The regional head of Citi Treasury and Trade Solutions, Amol Gupte, speaking on Thursday during a panel discussion by some the world’s top experts on the internationalisation of the yuan, said mainland China’s capital account should be opened further before the yuan is added to the special drawing rights (SDR) basket of currencies.
“I’d like to see much more capital account convertibility before it becomes a reserve currency,” Gupte said on the panel at Sibos, a conference put on by SWIFT.
“Only when you can get out do you want to get in,” he said in reference to the ability to buy or sell the currency freely, a point crucial to decision making at central banks when buying reserve currencies.
The IMF will meet in November to vote on whether the yuan joins the basket next year, a step considered to be a major step in the internationalisation of the yuan.
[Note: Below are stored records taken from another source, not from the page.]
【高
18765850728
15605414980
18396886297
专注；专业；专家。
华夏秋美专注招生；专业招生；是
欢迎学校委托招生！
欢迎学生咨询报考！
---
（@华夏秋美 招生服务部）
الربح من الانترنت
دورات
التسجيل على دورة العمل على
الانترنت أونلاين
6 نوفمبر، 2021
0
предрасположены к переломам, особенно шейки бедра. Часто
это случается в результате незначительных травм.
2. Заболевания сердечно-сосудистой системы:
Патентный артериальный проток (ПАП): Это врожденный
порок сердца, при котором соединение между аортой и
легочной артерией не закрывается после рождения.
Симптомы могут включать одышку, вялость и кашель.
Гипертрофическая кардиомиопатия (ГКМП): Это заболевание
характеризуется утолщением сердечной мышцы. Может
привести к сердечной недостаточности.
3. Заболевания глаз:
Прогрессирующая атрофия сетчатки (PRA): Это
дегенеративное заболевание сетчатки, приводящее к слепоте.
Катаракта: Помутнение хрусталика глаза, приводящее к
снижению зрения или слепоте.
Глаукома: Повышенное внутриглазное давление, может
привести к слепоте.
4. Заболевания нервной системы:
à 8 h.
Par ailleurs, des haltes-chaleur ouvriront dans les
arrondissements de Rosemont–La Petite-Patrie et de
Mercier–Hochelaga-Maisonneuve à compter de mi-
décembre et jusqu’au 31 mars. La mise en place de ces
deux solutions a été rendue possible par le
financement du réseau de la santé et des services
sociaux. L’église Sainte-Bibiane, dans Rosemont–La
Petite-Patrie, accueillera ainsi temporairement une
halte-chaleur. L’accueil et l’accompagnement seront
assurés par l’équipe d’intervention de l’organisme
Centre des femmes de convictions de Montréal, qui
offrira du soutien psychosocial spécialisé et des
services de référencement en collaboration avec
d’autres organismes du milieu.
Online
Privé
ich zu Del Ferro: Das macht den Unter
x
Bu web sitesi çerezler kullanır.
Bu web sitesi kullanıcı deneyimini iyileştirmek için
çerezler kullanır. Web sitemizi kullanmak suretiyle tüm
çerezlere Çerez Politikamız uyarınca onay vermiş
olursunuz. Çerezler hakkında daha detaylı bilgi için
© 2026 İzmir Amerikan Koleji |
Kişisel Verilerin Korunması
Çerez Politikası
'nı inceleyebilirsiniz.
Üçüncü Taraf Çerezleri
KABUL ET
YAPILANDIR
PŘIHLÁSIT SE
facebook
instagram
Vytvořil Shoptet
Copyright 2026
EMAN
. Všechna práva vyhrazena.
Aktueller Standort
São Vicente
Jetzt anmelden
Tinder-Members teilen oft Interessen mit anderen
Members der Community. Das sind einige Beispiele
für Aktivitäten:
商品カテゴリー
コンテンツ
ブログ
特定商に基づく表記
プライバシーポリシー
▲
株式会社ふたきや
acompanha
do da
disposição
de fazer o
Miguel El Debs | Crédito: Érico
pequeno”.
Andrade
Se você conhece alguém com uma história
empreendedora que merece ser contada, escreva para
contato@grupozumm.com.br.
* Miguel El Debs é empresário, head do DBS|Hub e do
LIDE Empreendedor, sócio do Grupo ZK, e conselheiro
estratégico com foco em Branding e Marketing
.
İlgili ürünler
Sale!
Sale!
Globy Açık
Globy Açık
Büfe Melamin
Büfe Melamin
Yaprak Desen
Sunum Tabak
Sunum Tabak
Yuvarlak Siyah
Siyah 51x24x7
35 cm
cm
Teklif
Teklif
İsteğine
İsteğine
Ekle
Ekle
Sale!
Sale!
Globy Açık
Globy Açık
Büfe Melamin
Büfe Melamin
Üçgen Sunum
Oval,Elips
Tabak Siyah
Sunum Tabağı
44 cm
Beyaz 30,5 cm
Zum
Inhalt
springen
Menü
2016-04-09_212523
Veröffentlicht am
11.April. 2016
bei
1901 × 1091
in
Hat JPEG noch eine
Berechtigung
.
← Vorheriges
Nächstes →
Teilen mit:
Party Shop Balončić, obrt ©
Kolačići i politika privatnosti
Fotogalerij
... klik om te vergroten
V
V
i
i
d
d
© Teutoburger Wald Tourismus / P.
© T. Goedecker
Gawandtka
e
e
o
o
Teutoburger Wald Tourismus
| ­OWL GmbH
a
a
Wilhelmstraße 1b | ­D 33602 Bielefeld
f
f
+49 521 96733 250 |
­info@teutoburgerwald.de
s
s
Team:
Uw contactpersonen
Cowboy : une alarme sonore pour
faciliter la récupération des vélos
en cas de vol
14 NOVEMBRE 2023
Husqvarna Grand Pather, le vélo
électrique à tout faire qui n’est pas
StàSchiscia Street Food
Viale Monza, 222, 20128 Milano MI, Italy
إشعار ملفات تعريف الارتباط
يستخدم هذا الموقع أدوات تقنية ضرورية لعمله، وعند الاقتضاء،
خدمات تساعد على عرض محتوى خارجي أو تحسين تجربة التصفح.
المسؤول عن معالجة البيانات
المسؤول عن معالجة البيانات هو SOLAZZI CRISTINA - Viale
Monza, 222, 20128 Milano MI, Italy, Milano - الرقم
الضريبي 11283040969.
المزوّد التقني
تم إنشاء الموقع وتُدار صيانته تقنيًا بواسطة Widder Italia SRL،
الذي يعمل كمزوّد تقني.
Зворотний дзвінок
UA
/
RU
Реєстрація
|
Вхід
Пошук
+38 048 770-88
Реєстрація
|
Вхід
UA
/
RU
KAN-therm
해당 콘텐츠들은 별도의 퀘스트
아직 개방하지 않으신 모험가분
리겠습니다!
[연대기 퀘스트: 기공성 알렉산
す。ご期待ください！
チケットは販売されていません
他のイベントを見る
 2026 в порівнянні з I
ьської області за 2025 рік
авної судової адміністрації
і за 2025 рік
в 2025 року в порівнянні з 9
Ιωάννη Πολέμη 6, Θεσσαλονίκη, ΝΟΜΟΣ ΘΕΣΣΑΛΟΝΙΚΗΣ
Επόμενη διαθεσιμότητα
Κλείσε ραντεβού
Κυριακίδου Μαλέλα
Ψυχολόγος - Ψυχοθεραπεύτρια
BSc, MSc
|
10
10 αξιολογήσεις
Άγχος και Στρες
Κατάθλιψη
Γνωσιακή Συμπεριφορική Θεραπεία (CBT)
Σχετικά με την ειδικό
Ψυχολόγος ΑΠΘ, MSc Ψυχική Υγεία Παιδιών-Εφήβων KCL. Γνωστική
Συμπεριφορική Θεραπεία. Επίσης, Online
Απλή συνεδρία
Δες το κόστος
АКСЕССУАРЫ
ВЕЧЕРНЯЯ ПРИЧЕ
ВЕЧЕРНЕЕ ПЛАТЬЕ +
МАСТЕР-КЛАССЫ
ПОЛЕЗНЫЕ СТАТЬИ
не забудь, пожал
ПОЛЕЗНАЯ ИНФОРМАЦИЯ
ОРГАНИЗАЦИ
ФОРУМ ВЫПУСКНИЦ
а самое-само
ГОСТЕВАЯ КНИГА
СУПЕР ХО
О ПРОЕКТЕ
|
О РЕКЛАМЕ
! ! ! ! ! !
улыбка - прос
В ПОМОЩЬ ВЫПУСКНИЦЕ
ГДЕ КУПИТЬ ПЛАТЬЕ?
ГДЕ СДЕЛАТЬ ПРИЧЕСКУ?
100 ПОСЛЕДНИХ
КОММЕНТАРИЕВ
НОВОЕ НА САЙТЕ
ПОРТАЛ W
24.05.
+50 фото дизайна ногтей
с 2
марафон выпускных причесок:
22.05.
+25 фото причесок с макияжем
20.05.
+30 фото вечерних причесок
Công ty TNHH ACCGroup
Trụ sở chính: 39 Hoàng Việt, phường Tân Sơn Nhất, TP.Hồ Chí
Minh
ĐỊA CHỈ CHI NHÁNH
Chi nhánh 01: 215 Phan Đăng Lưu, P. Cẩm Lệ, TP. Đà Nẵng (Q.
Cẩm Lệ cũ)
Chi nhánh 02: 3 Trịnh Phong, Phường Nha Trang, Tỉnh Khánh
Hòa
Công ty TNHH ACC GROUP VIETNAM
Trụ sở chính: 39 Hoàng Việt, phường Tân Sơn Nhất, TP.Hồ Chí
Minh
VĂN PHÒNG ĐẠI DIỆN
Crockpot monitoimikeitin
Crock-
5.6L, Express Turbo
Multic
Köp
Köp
SDR currencies are widely bought by central banks as reserve currencies.
Even if the yuan joined the SDR basket, it was unlikely that would change the composition of central bank reserves, Gupte said.
Gupte’s point of view contrasted sharply with the three other experts on the panel, who all said the yuan should join the basket.
Chen Wen Yi, deputy general manager of global trade services at Bank of China, said that adding the yuan was logical because it had overtaken Japan’s yen in terms of trade finance.
He said Beijing wanted the yuan to join the SDR basket because central banks around the world would then be obliged to use it as a reserve currency.
The president and chief executive of HSBC China, David Liao, said that while there were still some outstanding technical issues, such as the difference in price between onshore and offshore yuan, the addition of the currency to the SDR basket would help lubricate global trade as more banks and traders look to use the currency for trade finance.
Andrew Sheng, a distinguished fellow at the Asia Global Institute, said rejection of the yuan by the IMF in November could have dire consequences.
As one of the few major countries to have a trade surplus, support from China could be needed if the world experienced another financial crisis, he said. Without the yuan included in the basket, it would be difficult for China to provide the resources.
“I would be very worried if the RMB does not join the SDR club in 2016,” Sheng said.